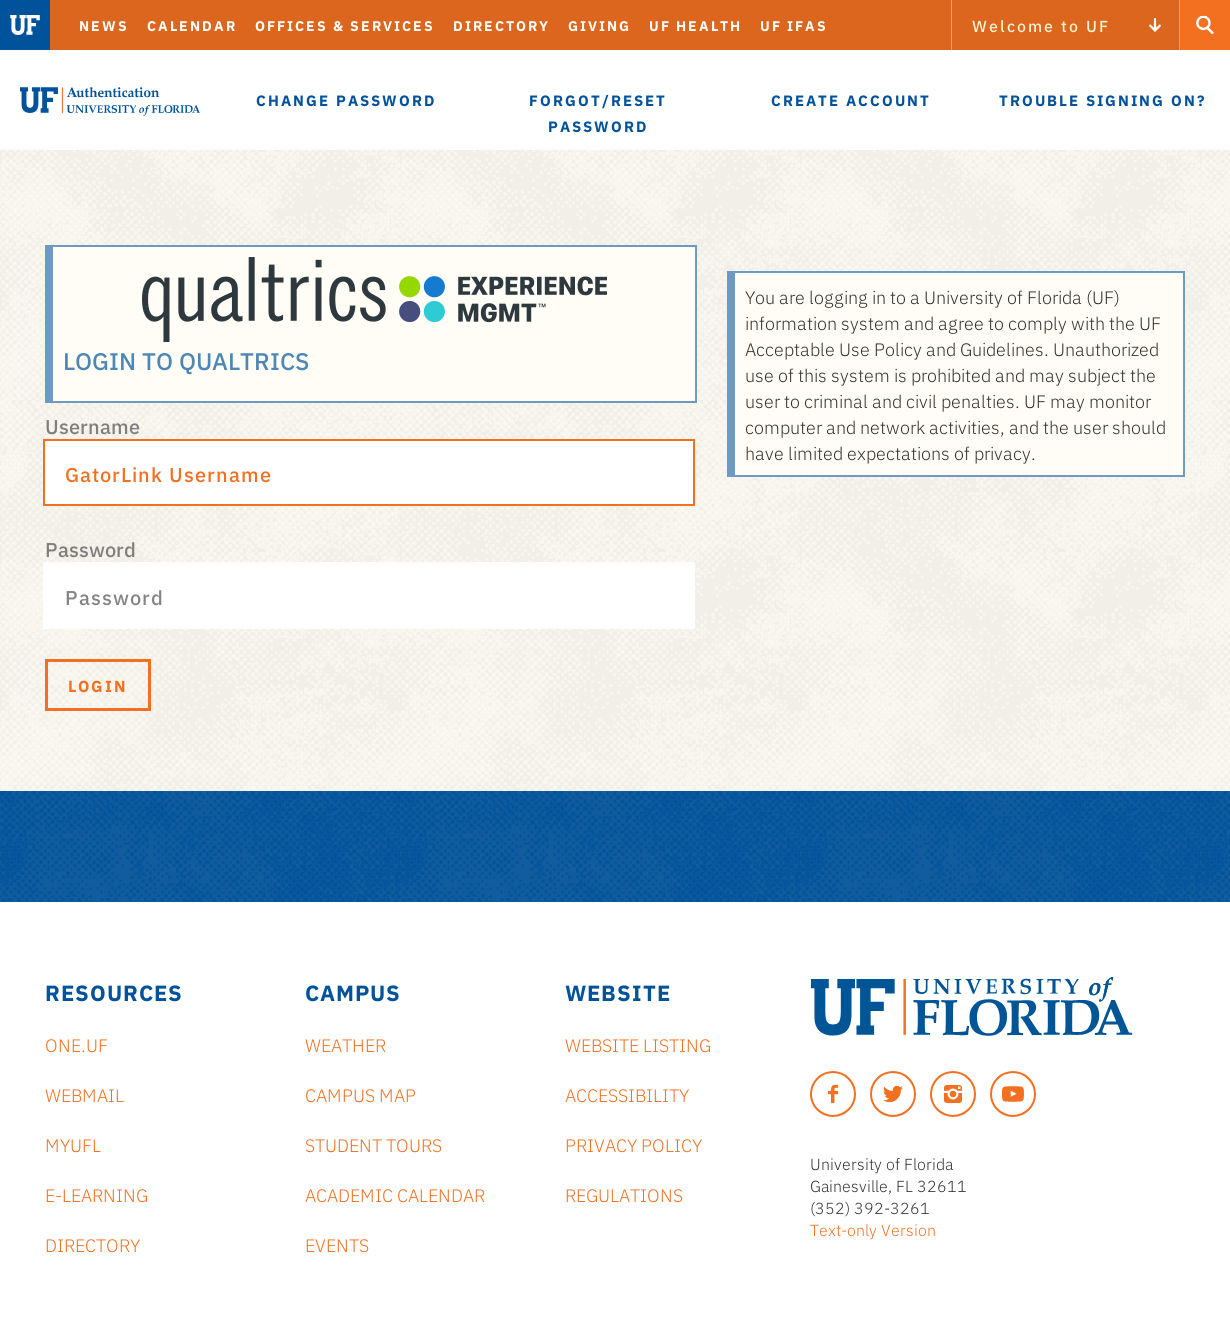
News (104, 25)
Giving (599, 25)
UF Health (695, 25)
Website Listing (638, 1044)
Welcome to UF (1041, 25)
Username (92, 425)
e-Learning (96, 1194)
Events (337, 1244)
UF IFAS (794, 25)
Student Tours (373, 1144)
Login (98, 685)
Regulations (624, 1194)
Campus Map (360, 1094)
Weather (345, 1044)
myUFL (73, 1144)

● ● ● ● ● ● ●

- Task directions:
The lines to write out run from the one with "UF IFAS (794, 25)" through the end of the records. Give them exactly, and only them.

- Result of the exercise:
UF IFAS (794, 25)
Student Tours (373, 1144)
Login (98, 685)
Regulations (624, 1194)
Campus Map (360, 1094)
Weather (345, 1044)
myUFL (73, 1144)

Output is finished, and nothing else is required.